Labour law: Personnel file can also be viewed after termination

Federal Labour Court, 16.11.2010, Ref.: 9 AZR 573/09

It is common practice for employers to create a personnel file for each employee containing application documents, employment contract, references, interim appraisals, warnings, etc.

This personnel file is a particular target of disputes and lawsuits between employees and employers when the removal of any warnings is under discussion. However, the employee also has numerous other rights with regard to the personnel file, which result from the employer's duty under individual law to respect the employee's personality. For example, only certain persons may inspect the personnel file, the employee may in principle inspect the file, the employee may have counterstatements included in the file, etc. If the employer fails to comply with these requirements, this may give rise to claims for damages by the employee. These regulations also apply to electronic or digital personnel files, which are now becoming the norm. A much-noticed ruling by the Federal Labour Court on 16 November 2010 has now dealt with the question of whether an employee has a right of inspection even after termination of the employment relationship.
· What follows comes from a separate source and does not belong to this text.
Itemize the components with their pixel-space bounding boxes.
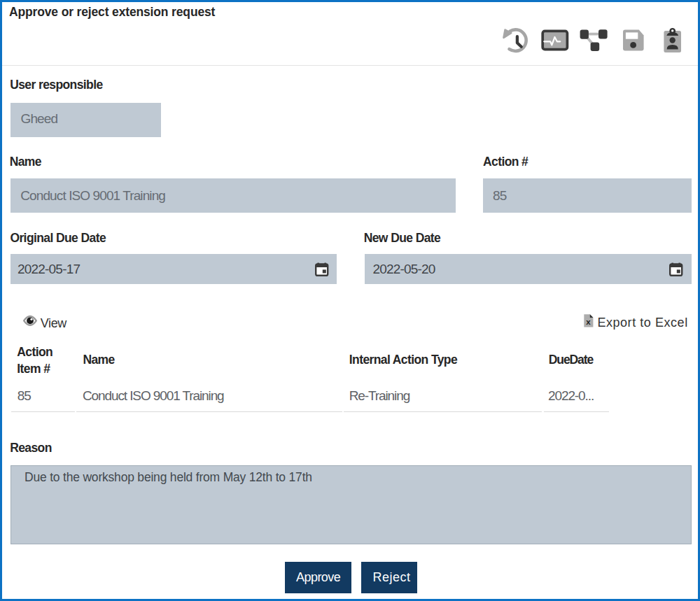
- svg-text:x: x: [586, 318, 591, 326]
FactsThe plaintiff (employee) was employed by the defendant in a managerial position. After termination of the employment relationship, the plaintiff received a reference from the defendant (employer) which, in his opinion, did not correspond to the work he had actually performed. This led to a dispute over the reference, which was settled. In the course of this legal dispute, a personnel officer stated that there were reasons that indicated a lack of loyalty on the part of the plaintiff. The plaintiff then demanded to see the personnel file. The defendant refused this and justified its view by stating that there was no need for legal protection for the claim as the reference dispute had ended. The plaintiff then brought an action for access to the personnel file before the labour court and subsequently before the regional labour court. Both courts dismissed the action. The plaintiff then lodged an appeal with the Federal Labour Court.

Federal Labour CourtThe BAG in Erfurt has now ruled in favour of the employee in the above-mentioned judgement. However, a claim does not follow from Section 34 of the Federal Data Protection Act, as asserted by the plaintiff, but from the employer's contractual duty of consideration (Section 241 (1) sentence 2 BGB). This is the employer's obligation to take into account the welfare and legitimate interests of the employees. This also includes the right to informational self-determination resulting from the employee's general right of personality, which also has an effect beyond the employment relationship.